Portions of the Krooman Lagoon Reserve were parceled off and granted to a Belize City Businessman. The Lagoon is one point five kilometers square and five hundred meters wide at its widest point. It still sits snug by its borders of the Western Highway, Crewman Lane, Faber’s Road and Antelope Street Extension. On Tuesday Cabinet decided it will put back the reserve into the hands of the people who live in the area. The owner of Xtra House, Jitendra Chawla, who paid for nine point three acres will be compensated for his investment. But in an area where housing is needed, how will the government retain the reserve as an important catchment basin for water? That’s what we tried to find out from the P.M. today.

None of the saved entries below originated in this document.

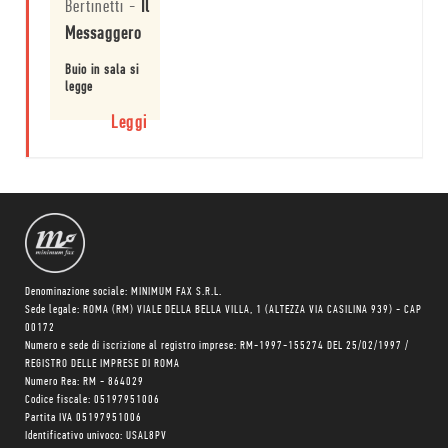
Bertinetti
-
Il
Messaggero
Buio in sala si
legge
Leggi
Denominazione sociale: MINIMUM FAX S.R.L.
Sede legale: ROMA (RM) VIALE DELLA BELLA VILLA, 1 (ALTEZZA VIA CASILINA 939) - CAP
00172
Numero e sede di iscrizione al registro imprese: RM-1997-155274 DEL 25/02/1997 /
REGISTRO DELLE IMPRESE DI ROMA
Numero Rea: RM - 864029
Codice fiscale: 05197951006
Partita IVA 05197951006
Identificativo univoco: USAL8PV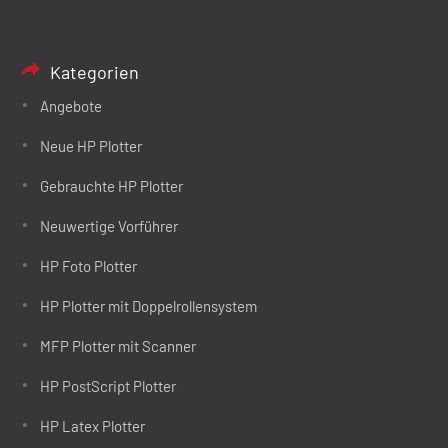
Kategorien
Angebote
Neue HP Plotter
Gebrauchte HP Plotter
Neuwertige Vorführer
HP Foto Plotter
HP Plotter mit Doppelrollensystem
MFP Plotter mit Scanner
HP PostScript Plotter
HP Latex Plotter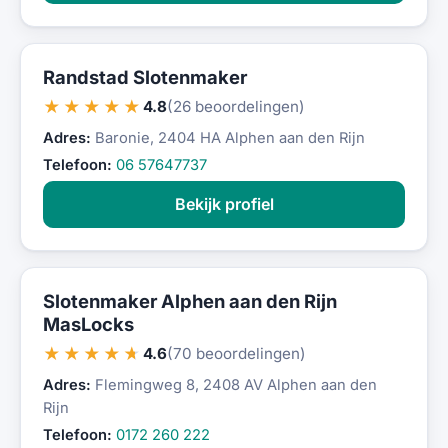
Randstad Slotenmaker
★★★★★
4.8
(26 beoordelingen)
Adres:
Baronie, 2404 HA Alphen aan den Rijn
Telefoon:
06 57647737
Bekijk profiel
Slotenmaker Alphen aan den Rijn
MasLocks
★★★★★
4.6
(70 beoordelingen)
Adres:
Flemingweg 8, 2408 AV Alphen aan den
Rijn
Telefoon:
0172 260 222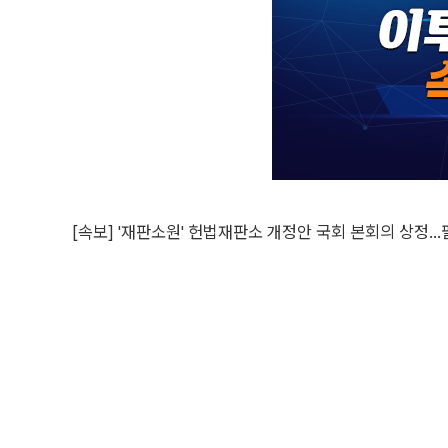
[속보] '재판소원' 헌법재판소 개정안 국회 본회의 상정…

Prime Minister Dean Barrow
“There was a role that was contractually designed between government and the funders of the project, a role that was contractually designed for Krooman Lagoon and the entire area. What was done when the Ministry of Natural resources gave certain assurances to jack Charles was not just done in ignorance of details of that project. Because that project has contractual status, this Cabinet, this government, will not have the ministry continue in a way that would violate our obligations to the funding agencies under the project. That’s number one. Number two; whatever can be done with the lagoon and the surrounding areas that is consistent with the larger objective of the South Side Poverty Alleviation Project as it relates to the lagoon and to Collet will be done. There is a network of canals still to be built which will then assist with drainage for Collet, Port Loyola and for Independence. So whatever we will do with the area that’s been filled must be consistent with both those objectives. No question of the ecological balance in the area and one thing, that area to be some kind of nature reserve and secondly, with the need for engineering integrity and the preservation of the sort of hydrological functionality of the Krooman Lagoon.”